Published : Dec. 30, 2019 - 15:27
The government on Monday expressed confidence that the South Korean economy will rebound in 2020, dispelling market concerns on the various growth forecasts.
It also assessed that the latest mortgage loan restrictions have already been effective in reining in the overheated housing market.
Deputy Prime Minister and Finance Minister Hong Nam-ki speaks Monday in a press briefing at Sejong Government Complex. (Yonhap)
“I am confident that our economy may rebound next year and I am not just saying this out of personal sentiments or wishful thinking,” said Deputy Prime Minister and Finance Minister Hong Nam-ki, in a year-end press briefing held at Sejong Government Complex.

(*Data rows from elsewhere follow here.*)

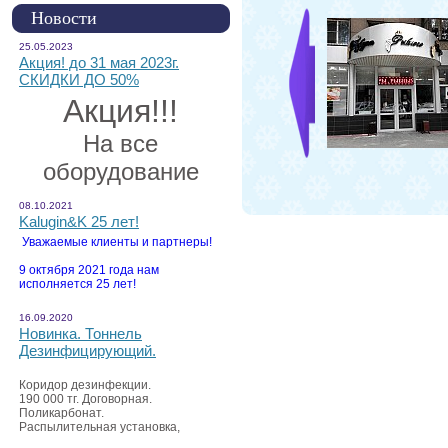
Новости
25.05.2023
Акция! до 31 мая 2023г.
СКИДКИ ДО 50%
Акция!!!
На все
оборудование
08.10.2021
Kalugin&K 25 лет!
Уважаемые клиенты и партнеры!
9 октября 2021 года нам
исполняется 25 лет!
16.09.2020
Новинка. Тоннель
Дезинфицирующий.
Коридор дезинфекции.
190 000 тг. Договорная.
Поликарбонат.
Распылительная установка,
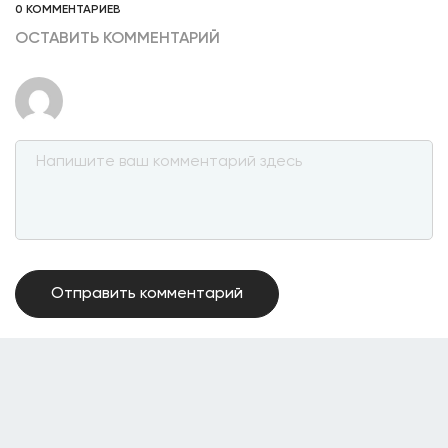
0 КОММЕНТАРИЕВ
ОСТАВИТЬ КОММЕНТАРИЙ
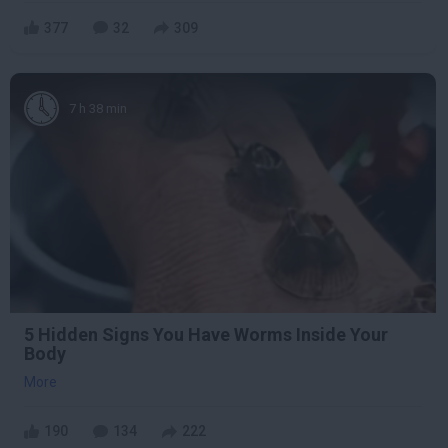
377
32
309
7 h 38 min
5 Hidden Signs You Have Worms Inside Your
Body
More
190
134
222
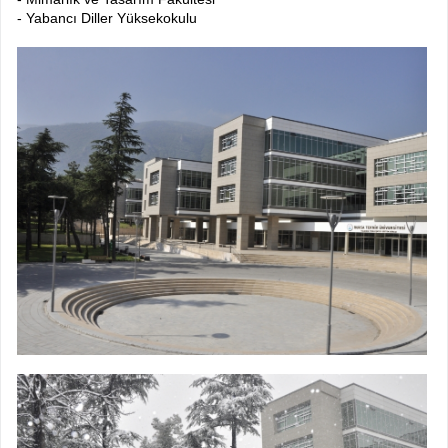
- Yabancı Diller Yüksekokulu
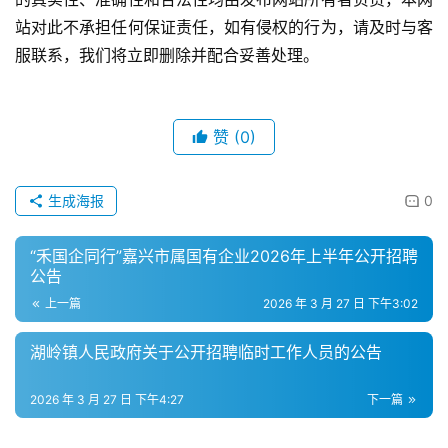
站对此不承担任何保证责任，如有侵权的行为，请及时与客
服联系，我们将立即删除并配合妥善处理。
赞
(0)
生成海报
0
“禾国企同行”嘉兴市属国有企业2026年上半年公开招聘
公告
上一篇
2026 年 3 月 27 日 下午3:02
湖岭镇人民政府关于公开招聘临时工作人员的公告
2026 年 3 月 27 日 下午4:27
下一篇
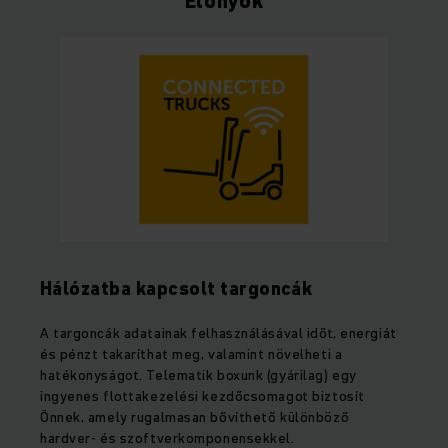
Előnyök
Hálózatba kapcsolt targoncák
A targoncák adatainak felhasználásával időt, energiát
és pénzt takaríthat meg, valamint növelheti a
hatékonyságot. Telematik boxunk (gyárilag) egy
ingyenes flottakezelési kezdőcsomagot biztosít
Önnek, amely rugalmasan bővíthető különböző
hardver- és szoftverkomponensekkel.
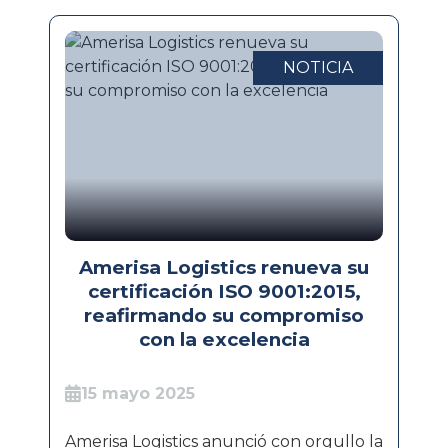
NOTICIA
Amerisa Logistics renueva su
certificación ISO 9001:2015,
reafirmando su compromiso
con la excelencia
15 mayo 2025
Amerisa Logistics anunció con orgullo la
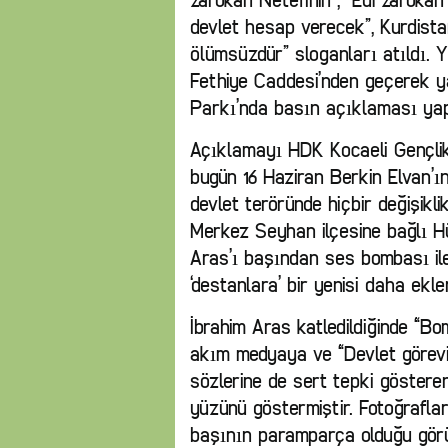
devlet hesap verecek”, Kurdistan
ölümsüzdür” sloganları atıldı. 
Fethiye Caddesi’nden geçerek y
Parkı’nda basın açıklaması yap
Açıklamayı HDK Kocaeli Gençlik 
bugün 16 Haziran Berkin Elvan’ı
devlet teröründe hiçbir değişikl
Merkez Seyhan ilçesine bağlı Hü
Aras’ı başından ses bombası ile 
‘destanlara’ bir yenisi daha eklen
İbrahim Aras katledildiğinde “B
akım medyaya ve “Devlet görevi
sözlerine de sert tepki göstere
yüzünü göstermiştir. Fotoğraflar
başının paramparça olduğu görü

Citing key figures such as the Purchasing Managers’ Index and the OECD Composite Leading Indicator, the top fiscal policymaker claimed that the global economy would recover next year.
“What counts is the timely policy support (by the government) and cooperation by the corporate sector,” the minister said, vowing full-fledged and thorough policy responses to upcoming recovery signals.
When asked about the government’s growth forecast of 2.4 percent for next year -- higher than market estimates -- Hong dispelled the market concerns. The Bank of Korea and the state-run think tank Korea Development Institute, along with the Organization for Economic Cooperation and Development have estimated a growth rate of 2.3 percent, while the International Monetary Fund has forecast 2.2 percent.
“Some worry about the forecast of 2.4 percent (for 2020), but if I could, I would raise the target to the level of the growth potential,” he said.
According to the BOK, the potential growth pace for Asia’s fourth-largest economy in 2020 is in the 2.5-2.6 percent range.
“Not only should we see to it that (the actual economic growth pace) catches up with the potential growth level, but also lay the foundation to elevate the potential growth in the near future,” he said.
Addressing the follow-up measures of the government’s latest real estate regulations, the fiscal chief said that no immediate actions are currently being considered, adding that additional moves could be possible, if needed.
“Since the government announced additional comprehensive measures to stabilize the real estate market (on Dec. 16), the drastic housing price bubble has slowed down to a certain extent,” Hong said.
While the average apartment prices in Seoul fell back to the November level, the corresponding figure for the so-called Big Four -- the affluent Gangnam-gu and neighboring three districts -- regressed to its October price level, according to government data.
“(The latest measures) have especially impacted expensive houses, which we expect to spread to the lower price groups over time.”
The latest regulations, which marked the 17th real estate-related set of measures by the incumbent Moon Jae-in administration, mostly focused on tightening loan conditions. In case of apartments priced 1.5 billion won ($1.3 million) or more, mortgage loans were also altogether banned.
“Whereas the Sept. 13 measures (announced in 2018) took about nine weeks to show results, the latest measures seem to be working faster,” the minister said.
“Even experts (in the private sector) evaluate that (the latest measures) will contribute to market stabilization by tacking speculative buying.”
The financial chief’s positive appraisal of the housing price regulations was in contrast to the persisting market anxiety and some of the latest economic statistics.
The Bank of Korea data showed last week that housing prices are forecast the hit the highest level in 15 months in December, prolonging the uptrend for nine months straight.
“What has burdened me over my past year as deputy prime minister is that the private sector has not picked up as much vigor as expected, despite all the dedication and passion (of the government),” Hong said.
“The top priority task for next year is therefore to achieve economic revitalization by all means.”